PROMPT:
Give back all the data exactly as it was written.

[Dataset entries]
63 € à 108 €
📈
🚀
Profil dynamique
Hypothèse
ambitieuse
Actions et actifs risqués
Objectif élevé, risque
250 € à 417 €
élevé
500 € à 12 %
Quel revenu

TASK SOLUTION:
63 € à 108 €
📈
🚀
Profil dynamique
Hypothèse
ambitieuse
Actions et actifs risqués
Objectif élevé, risque
250 € à 417 €
élevé
500 € à 12 %
Quel revenu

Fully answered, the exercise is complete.